### What to produce
When you reach the line containing "Takie są realia" in the records below, start copying exactly, and stop once you have copied the line containing "A Pinturas Paulista".

(Collected data)

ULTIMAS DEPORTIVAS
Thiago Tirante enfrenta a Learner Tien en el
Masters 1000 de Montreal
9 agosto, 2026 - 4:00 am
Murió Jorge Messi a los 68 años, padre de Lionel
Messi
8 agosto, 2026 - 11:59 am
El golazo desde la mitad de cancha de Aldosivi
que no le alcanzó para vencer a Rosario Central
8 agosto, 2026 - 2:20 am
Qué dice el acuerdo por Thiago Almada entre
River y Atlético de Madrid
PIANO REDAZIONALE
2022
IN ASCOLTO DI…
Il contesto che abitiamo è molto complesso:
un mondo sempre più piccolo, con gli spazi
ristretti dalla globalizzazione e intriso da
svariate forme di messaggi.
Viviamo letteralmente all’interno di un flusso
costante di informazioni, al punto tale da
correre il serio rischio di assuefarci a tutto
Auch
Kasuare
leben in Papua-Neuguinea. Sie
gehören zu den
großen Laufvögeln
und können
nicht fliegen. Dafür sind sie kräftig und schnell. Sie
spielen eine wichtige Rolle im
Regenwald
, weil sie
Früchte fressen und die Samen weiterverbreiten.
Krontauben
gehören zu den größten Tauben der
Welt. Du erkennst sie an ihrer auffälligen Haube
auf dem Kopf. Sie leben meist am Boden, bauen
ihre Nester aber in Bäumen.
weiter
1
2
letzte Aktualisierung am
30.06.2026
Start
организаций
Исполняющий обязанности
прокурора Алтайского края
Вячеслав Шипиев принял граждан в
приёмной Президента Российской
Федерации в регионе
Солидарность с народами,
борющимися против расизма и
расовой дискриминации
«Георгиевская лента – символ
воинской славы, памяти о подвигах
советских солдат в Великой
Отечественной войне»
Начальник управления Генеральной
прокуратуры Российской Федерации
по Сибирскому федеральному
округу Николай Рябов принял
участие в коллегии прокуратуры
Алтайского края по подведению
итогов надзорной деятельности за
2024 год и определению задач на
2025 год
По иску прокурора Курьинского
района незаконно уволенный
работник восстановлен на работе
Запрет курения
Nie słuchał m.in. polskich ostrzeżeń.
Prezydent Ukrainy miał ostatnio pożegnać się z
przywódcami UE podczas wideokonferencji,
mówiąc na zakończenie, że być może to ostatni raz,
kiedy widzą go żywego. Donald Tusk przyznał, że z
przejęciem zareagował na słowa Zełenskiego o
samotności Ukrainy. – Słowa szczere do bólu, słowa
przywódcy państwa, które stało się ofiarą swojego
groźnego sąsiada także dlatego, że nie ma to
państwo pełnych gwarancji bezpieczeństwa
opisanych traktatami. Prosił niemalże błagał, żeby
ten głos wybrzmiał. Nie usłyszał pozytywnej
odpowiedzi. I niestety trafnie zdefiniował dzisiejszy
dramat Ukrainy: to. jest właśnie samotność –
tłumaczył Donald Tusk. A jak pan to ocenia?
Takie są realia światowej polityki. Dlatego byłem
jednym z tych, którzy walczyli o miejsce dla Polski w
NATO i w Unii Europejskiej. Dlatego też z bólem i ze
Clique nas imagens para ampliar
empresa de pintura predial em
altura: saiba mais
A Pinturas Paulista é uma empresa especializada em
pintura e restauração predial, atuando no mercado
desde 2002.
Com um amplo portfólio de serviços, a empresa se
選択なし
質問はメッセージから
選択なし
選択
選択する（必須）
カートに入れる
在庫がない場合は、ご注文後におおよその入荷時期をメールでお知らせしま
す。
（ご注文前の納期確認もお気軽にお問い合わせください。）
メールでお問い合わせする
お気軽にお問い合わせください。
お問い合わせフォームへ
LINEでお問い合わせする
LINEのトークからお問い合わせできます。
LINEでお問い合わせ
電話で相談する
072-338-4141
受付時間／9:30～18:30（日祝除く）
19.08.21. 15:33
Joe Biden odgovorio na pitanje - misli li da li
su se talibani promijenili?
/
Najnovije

==

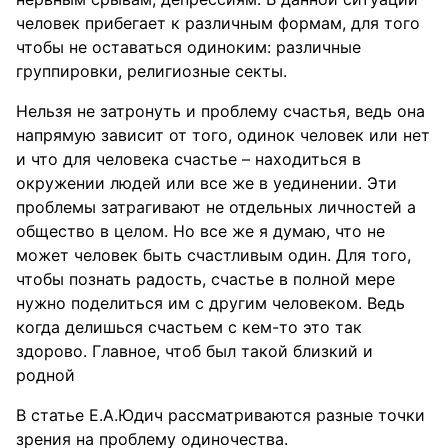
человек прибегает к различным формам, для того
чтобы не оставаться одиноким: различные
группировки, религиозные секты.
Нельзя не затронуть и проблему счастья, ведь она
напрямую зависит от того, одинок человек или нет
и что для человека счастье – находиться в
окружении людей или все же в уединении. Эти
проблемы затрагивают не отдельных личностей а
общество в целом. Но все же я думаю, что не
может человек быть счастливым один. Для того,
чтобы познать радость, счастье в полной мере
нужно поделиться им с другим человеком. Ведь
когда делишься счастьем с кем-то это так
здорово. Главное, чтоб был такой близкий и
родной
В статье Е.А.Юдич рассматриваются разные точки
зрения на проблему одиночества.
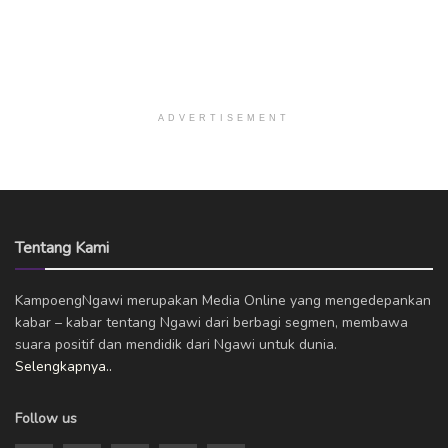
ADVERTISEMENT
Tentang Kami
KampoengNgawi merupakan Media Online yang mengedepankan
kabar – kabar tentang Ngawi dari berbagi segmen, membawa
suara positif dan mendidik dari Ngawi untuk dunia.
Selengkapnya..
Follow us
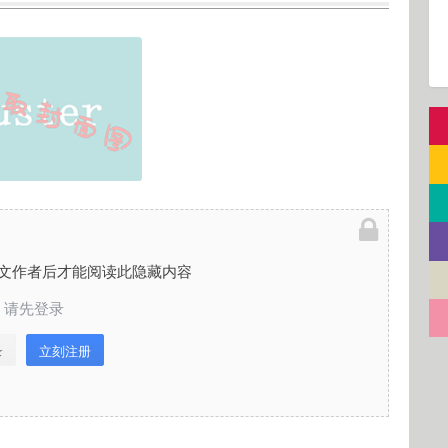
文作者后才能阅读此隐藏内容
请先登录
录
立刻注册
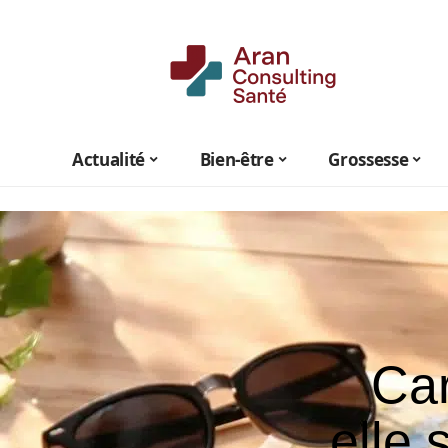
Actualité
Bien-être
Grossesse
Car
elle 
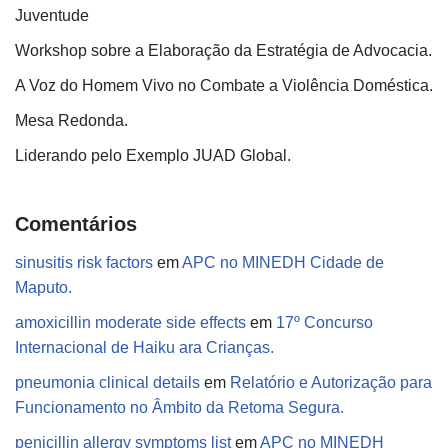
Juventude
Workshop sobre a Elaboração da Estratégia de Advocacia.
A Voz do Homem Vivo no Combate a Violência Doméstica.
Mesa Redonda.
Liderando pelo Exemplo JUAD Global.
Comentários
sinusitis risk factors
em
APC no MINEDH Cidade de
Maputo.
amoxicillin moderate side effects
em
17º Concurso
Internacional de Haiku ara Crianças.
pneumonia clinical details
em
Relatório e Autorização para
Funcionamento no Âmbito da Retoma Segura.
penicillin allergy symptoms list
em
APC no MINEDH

### Result
Takie są realia światowej polityki. Dlatego byłem
jednym z tych, którzy walczyli o miejsce dla Polski w
NATO i w Unii Europejskiej. Dlatego też z bólem i ze
Clique nas imagens para ampliar
empresa de pintura predial em
altura: saiba mais
A Pinturas Paulista é uma empresa especializada em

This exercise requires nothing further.